STEPS TO FOLLOW IN PERFORMING A VENIPUNCTURE

1. Assemble Supplies

a. Make sure all the necessary equipment is on phlebotomy tray before entering the patient’s room. Item to check include:
b. Alcohol pads (70%)
c. Dry, clean gauze pads (2 inch X 2 inch)
d. Tourniquet (clean and in good condition)
e. Vacutainer holder—these are not reusable and should be discarded after use
f. Collection tubes (make sure you have correct tube for all tests ordered and confirm that the tubes are not expired.)
g. Syringe of size sufficient to draw volume of blood needed
h. Safety transfer devices for use with syringe draws.
i. Bandage tape, gauze, and/or adhesive bandages
j. Needles—stock tray with both Vacutainer collection needles and needles for syringes. The choice of needle will depend on the type of vein. The most commonly used needle is 1.5 inches in length and 21 Gauge. (This refers to needle diameter. The higher the gauge number the smaller will be the diameter or bore of the needle.) For small veins a needle 1 inch in length and 22 Gauge is preferred. The currently approved needles in use in this healthcare system are the BD Eclipse Blood Collection Needles. These needles have a safety shield which is locked in place over the needle after the venipuncture is performed.
k.
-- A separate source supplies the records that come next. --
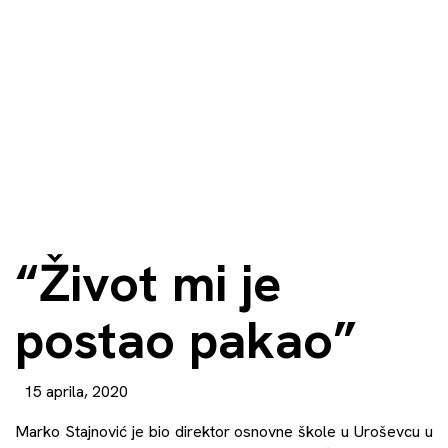
“Život mi je
postao pakao”
15 aprila, 2020
Marko Stajnović je bio direktor osnovne škole u Uroševcu u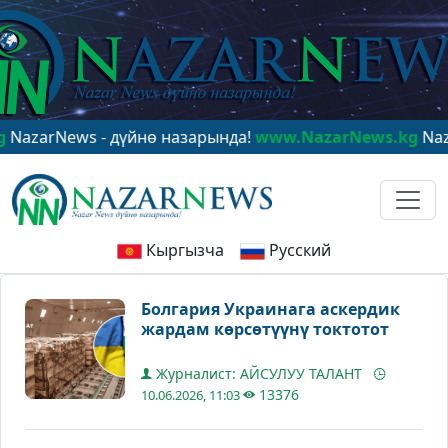
News - дүйнө назарында!
www.NazarNews.kg
NazarNews
Кыргызча
Русский
Болгария Украинага аскердик
жардам көрсөтүүнү токтотот
Журналист: АЙСУЛУУ ТАЛАНТ
13376
10.06.2026, 11:03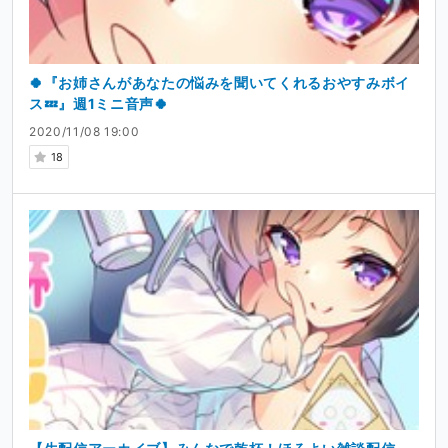
🍀『お姉さんがあなたの悩みを聞いてくれるおやすみボイ
ス💤』週1ミニ音声🍀
2020/11/08 19:00
18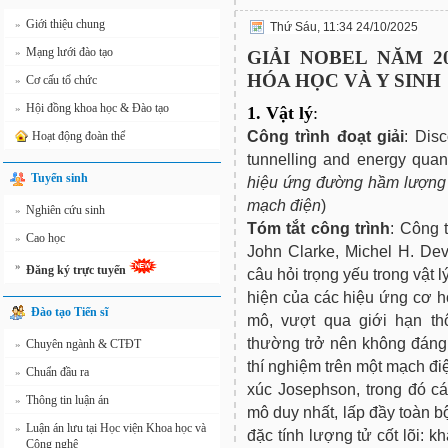
Giới thiệu chung
»
Thứ Sáu, 11:34 24/10/2025
Mạng lưới đào tạo
»
GIẢI NOBEL NĂM 2
HÓA HỌC VÀ Y SINH
Cơ cấu tổ chức
»
Hội đồng khoa học & Đào tạo
»
1. Vật lý
:
Công trình đoạt giải
: Dis
Hoạt động đoàn thể
tunnelling and energy quanti
Tuyển sinh
hiệu ứng đường hầm lượng 
mạch điện
)
Nghiên cứu sinh
»
Tóm tắt công trình
: Công 
Cao học
»
John Clarke, Michel H. Dev
»
Đăng ký trực tuyến
câu hỏi trọng yếu trong vật
hiện của các hiệu ứng cơ h
Đào tạo Tiến sĩ
mô, vượt qua giới hạn t
thường trở nên không đáng 
Chuyên ngành & CTĐT
»
thí nghiệm trên một mạch điệ
Chuẩn đầu ra
»
xúc Josephson, trong đó c
Thông tin luận án
»
mô duy nhất, lấp đầy toàn b
Luận án lưu tại Học viện Khoa học và
»
đặc tính lượng tử cốt lõi: 
Công nghệ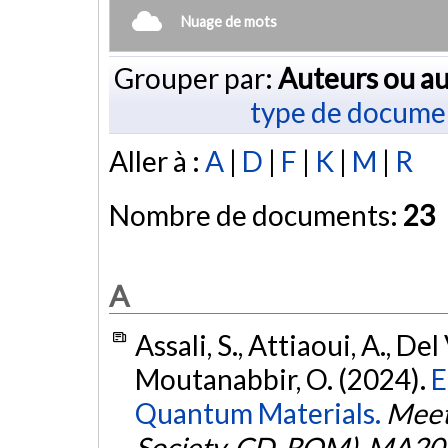
Nuage de mots
Grouper par:
Auteurs ou au
type de docume
Aller à :
A
|
D
|
F
|
K
|
M
|
R
Nombre de documents:
23
A
Assali, S., Attiaoui, A., Del
Moutanabbir, O. (2024).
E
Quantum Materials.
Meet
Society. CD-ROM)
,
MA20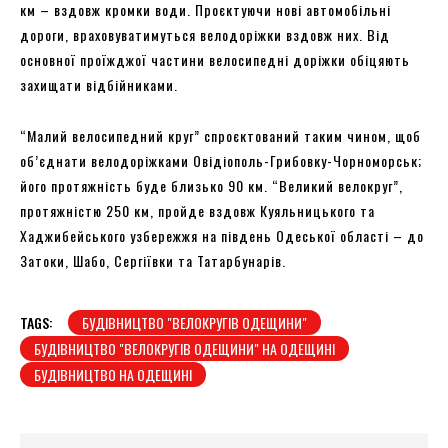
км – вздовж кромки води. Проєктуючи нові автомобільні
дороги, враховуватимуться велодоріжки вздовж них. Від
основної проїжджої частини велосипедні доріжки обіцяють
захищати відбійниками.
“Малий велосипедний круг” спроєктований таким чином, щоб
об’єднати велодоріжками Овідіополь-Грибовку-Чорноморськ;
його протяжність буде близько 90 км. “Великий велокруг”,
протяжністю 250 км, пройде вздовж Куяльницького та
Хаджибейського узбережжя на південь Одеської області – до
Затоки, Шабо, Сергіївки та Татарбунарів.
TAGS:
БУДІВНИЦТВО "ВЕЛОКРУГІВ ОДЕЩИНИ"
БУДІВНИЦТВО "ВЕЛОКРУГІВ ОДЕЩИНИ" НА ОДЕЩИНІ
БУДІВНИЦТВО НА ОДЕЩИНІ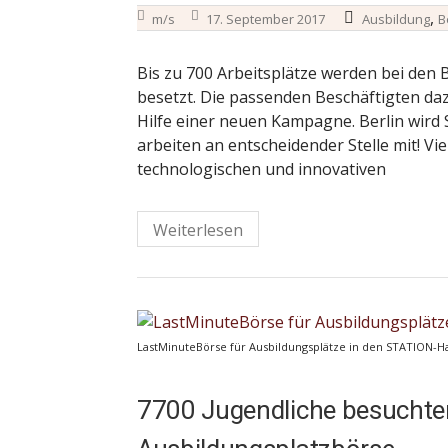
,
m/s
17. September 2017
Ausbildung
B
Bis zu 700 Arbeitsplätze werden bei den 
besetzt. Die passenden Beschäftigten da
Hilfe einer neuen Kampagne. Berlin wird 
arbeiten an entscheidender Stelle mit! 
technologischen und innovativen
Weiterlesen
LastMinuteBörse für Ausbildungsplätze in den STATION-Ha
7700 Jugendliche besuchte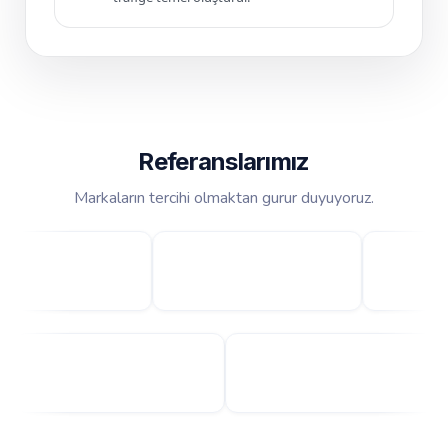
Referanslarımız
Markaların tercihi olmaktan gurur duyuyoruz.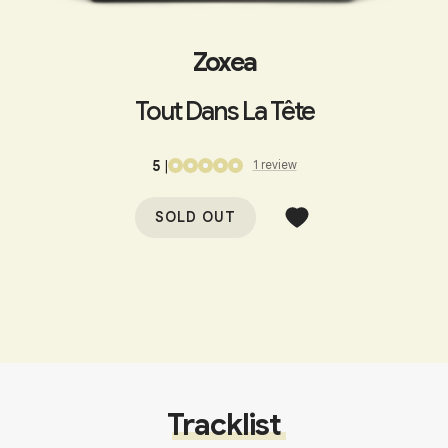
Zoxea
Tout Dans La Tête
5
|
1
review
SOLD OUT
Tracklist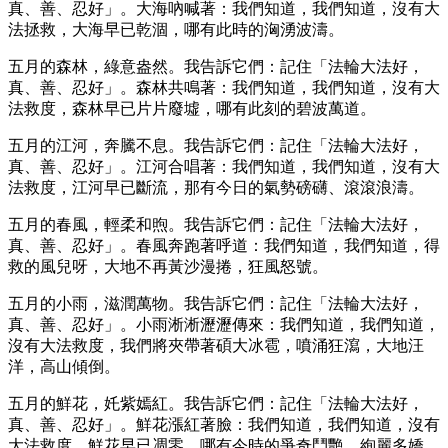
真、善、忍好」。大海吶喊著：我們知道，我們知道，沒有大
法拯救，大海早已乾涸，哪有此時的洶湧波濤。
五月的森林，綠意盎然。我告訴它們：記住「法輪大法好，
真、善、忍好」。森林共鳴著：我們知道，我們知道，沒有大
法救度，森林早已片片廢墟，哪有此刻的碧波萬道。
五月的江河，奔騰不息。我告訴它們：記住「法輪大法好，
真、善、忍好」。江河合唱著：我們知道，我們知道，沒有大
法救度，江河早已斷流，那有今日的氣勢磅礴、滾滾浪濤。
五月的春風，輕柔和煦。我告訴它們：記住「法輪大法好，
真、善、忍好」。春風奔跑著呼道：我們知道，我們知道，得
救的風兒呀，大地不再黃沙漫捲，狂風怒號。
五月的小雨，滋潤萬物。我告訴它們：記住「法輪大法好，
真、善、忍好」。小雨淅淅瀝瀝傳來：我們知道，我們知道，
沒有大法救度，我們將夾帶著碩大冰雹，噴涌狂瀉，大地汪
洋，高山傾倒。
五月的鮮花，奼紫嫣紅。我告訴它們：記住「法輪大法好，
真、善、忍好」。鮮花漲紅著臉：我們知道，我們知道，沒有
大法救度，鮮花早已凋零，哪有今時的爭奇鬥艷，絢麗多嬌。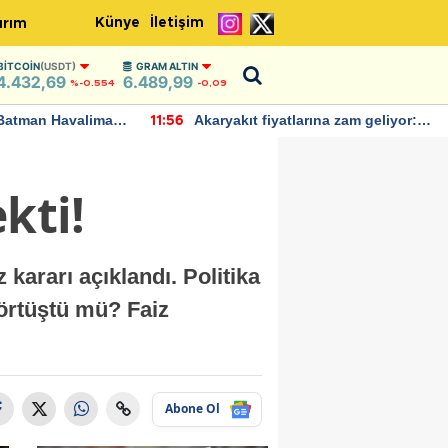
Künye
İletişim
ırım
BITCOIN
(USDT)
GRAM ALTIN
4.432,69
6.489,99
%-0.554
-0,09
Batman Havalimanı
Akaryakıt fiyatlarına zam geliyor:
11:56
 açıklamalarda
Yeni tarih açıklandı
kti!
kararı açıklandı. Politika
 örtüştü mü? Faiz
Abone Ol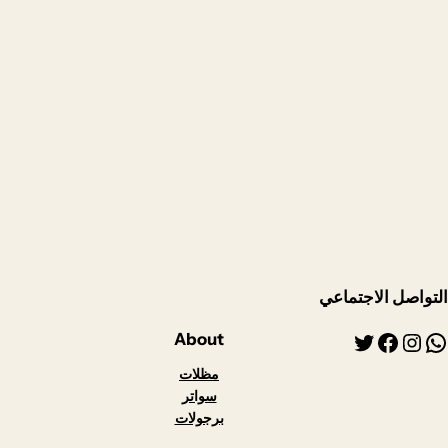
التواصل الاجتماعي
اتساب
إنستجرام
فيسبوك
تويتر
About
مظلات
سواتر
برجولات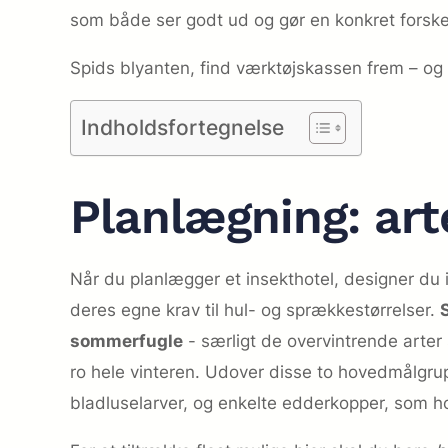
som både ser godt ud og gør en konkret forskel
Spids blyanten, find værktøjskassen frem – og l
Indholdsfortegnelse
Planlægning: art
Når du planlægger et insekthotel, designer du i 
deres egne krav til hul- og sprække­størrelser.
sommerfugle
­- særligt de overvintrende arte
ro hele vinteren. Udover disse to hovedmålgru
bladluselarver, og enkelte edderkopper, som h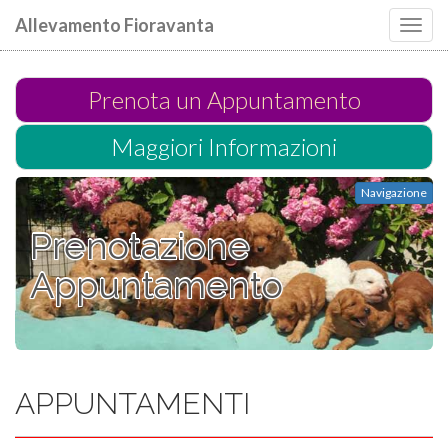
Allevamento Fioravanta
Toggl
navig
Prenota un Appuntamento
Maggiori Informazioni
Navigazione
Prenotazione
Appuntamento
APPUNTAMENTI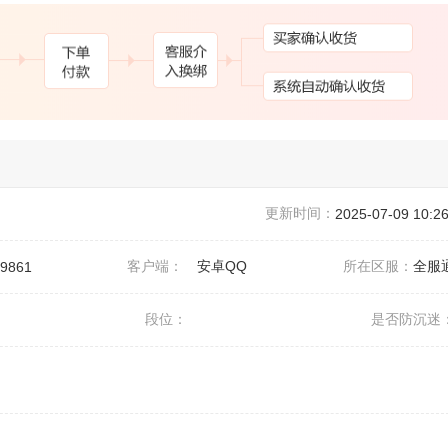
更新时间：
2025-07-09 10:26
客户端：
安卓QQ
所在区服：
全服
9861
段位：
是否防沉迷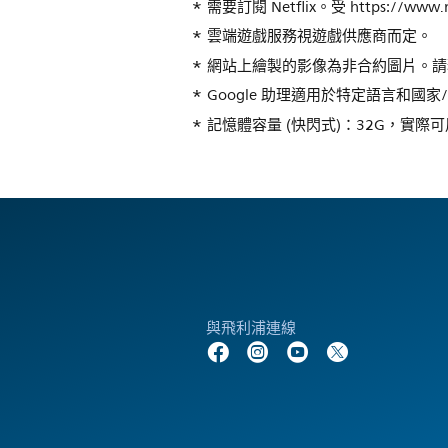
需要訂閱 Netflix。受 https://www.
雲端遊戲服務視遊戲供應商而定。
網站上繪製的影像為非合約圖片。請
Google 助理適用於特定語言和國家
記憶體容量 (快閃式)：32G，實
與飛利浦連線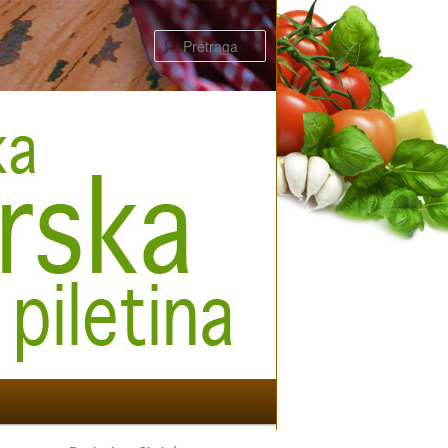
Pretraga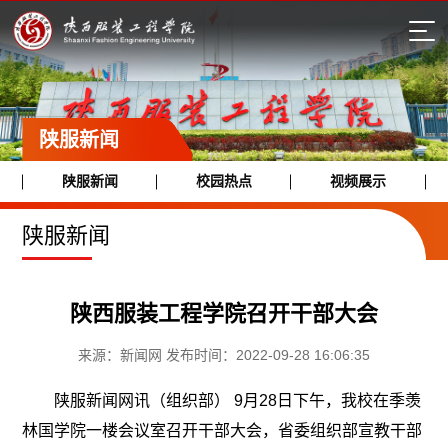
陕服新闻
陕服新闻
校园热点
视频展示
陕服新闻
陕西服装工程学院召开干部大会
来源：新闻网 发布时间：2022-09-28 16:06:35
陕服新闻网讯（组织部） 9月28日下午，我校在季羡
林国学院一楼会议室召开干部大会，省委组织部宣教干部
Winged collection sets for difficult draws and blood cultures.
l. Sharps disposal container.

2. Knock on the patient’s door before entering. Identify yourself. Confirm the patient’s identity by checking the arm band. The armband must be on the patient. It is not acceptable for the armband to be on the bed, the table, the wall, or any where except on the patient’s body. Briefly explain venipuncture. Reassure the patient and be friendly. Ask the patient if they have a latex allergy. If the test requires a fasting state, ask the patient if they have been fasting. Guest Excellence and the Customer Satisfaction scripts should be followed at all times. Make sure the patient does not have gum, food or liquid, or other object in his/her mouth before beginning the procedure.

3. The recommended procedure is to have the patient lying down, but if this is not possible, have the patient sit in a comfortable, sturdy chair with his/her arm supported on a table or chair arm for easy access. A patient should never stand or sit on a high stool during the process of blood collection. The phlebotomist should always be prepared for the occasional patient has an adverse reaction to phlebotomy. Refer to procedure “Adverse Reaction to Phlebotomy.